Intel has set up an even of their own, set for March 30, where they plan to reveal their full plans for everything Intel Arc and more, meaning that they are about to enter the GPU market in a much more serious way than any of their previous ‘integrated’ offerings, kicking off with the laptop segment of the market, before eventually reaching out into the desktop market to get themselves in contention with the likes of Nvidia and AMD, as the industry begins to crawl out of the stock crisis and global semiconductor shortage, and back to relative normalcy in the coming months.

Leaked Dell laptop shows off Arc A30M Pro GPU

Notorious Twitter leak fiend @9550pro got their hands on what appears to be a product sheet for an upcoming Dell Laptop, the Precision 5470, which is due to come equipped with a 12th-generation Intel processor, and Windows 11, but has a trick up its sleeve under its configurable GPU options.

On the full image, you can see the option to upgrade the laptop over to one of two discrete graphics options, an RTX A1000 workstation chip, or the Intel Arc A30M Pro, which is currently listed as ‘coming soon’. An additional leaked slide also shows that it will possess 4GB of VRAM, in addition to a total TGP of 35W, which would make it a relatively reasonable machine.

The Arc A30M Pro looks to be one of the entry SKUs in the lineup, so don’t expect blistering performance out of the chip, that’d going to be reserved for the higher-end models that we’ll ultimately see turn up in high-end gaming laptops.

GPU pricing gets lower: can Intel still compete?

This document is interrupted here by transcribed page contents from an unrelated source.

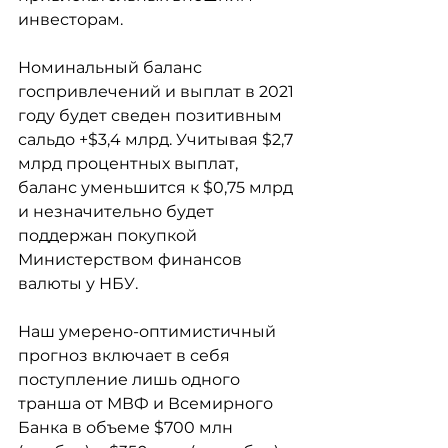
инвесторам.
Номинальный баланс 
госпривлечений и выплат в 2021 
году будет сведен позитивным 
сальдо +$3,4 млрд. Учитывая $2,7 
млрд процентных выплат, 
баланс уменьшится к $0,75 млрд 
и незначительно будет 
поддержан покупкой 
Министерством финансов 
валюты у НБУ.
Наш умерено-оптимистичный 
прогноз включает в себя 
поступление лишь одного 
транша от МВФ и Всемирного 
Банка в объеме $700 млн 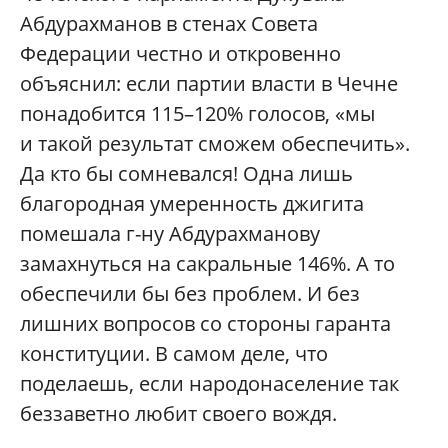
Абдурахманов в стенах Совета
Федерации честно и откровенно
объяснил: если партии власти в Чечне
понадобится 115–120% голосов, «мы
и такой результат сможем обеспечить».
Да кто бы сомневался! Одна лишь
благородная умеренность джигита
помешала г-ну Абдурахманову
замахнуться на сакральные 146%. А то
обеспечили бы без проблем. И без
лишних вопросов со стороны гаранта
конституции. В самом деле, что
поделаешь, если народонаселение так
беззаветно любит своего вождя.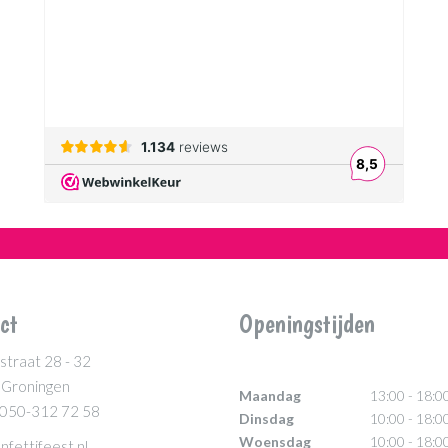
ct
Openingstijden
straat 28 - 32
 Groningen
Maandag
13:00 - 18:0
 050-312 72 58
Dinsdag
10:00 - 18:0
Woensdag
10:00 - 18:0
nfettifeest.nl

We know about GPU pricing getting slightly cheaper, meaning that we’re going to be able to get the best graphics cards getting cheaper, and this is reflected in the evidence that graphics cards are crawling back to their intended MSRP pricing, and we’ve observed this over the past few months. Additionally, our sources at WePC indicate that there are further announcements to be made directly from companies that graphics card pricing is going to fall off of a cliff.

The really prescient question is, is Intel still able to compete in a market that’s already gotten back up on its feet? We won’t know the answer until the cards are formally announced, with discrete pricing of the GPUs seemingly under wraps until later in the year, after their laptop cards have been announced. This is a sound strategy for Intel, who is staggering out the releases in order to align their flagship releases with the likes of AMD and Nvidia, presumably to hit after Computex 2021.

It’s an incredibly exciting time to follow the industry, and we can’t wait to see what else companies like Intel have cooked up behind closed doors.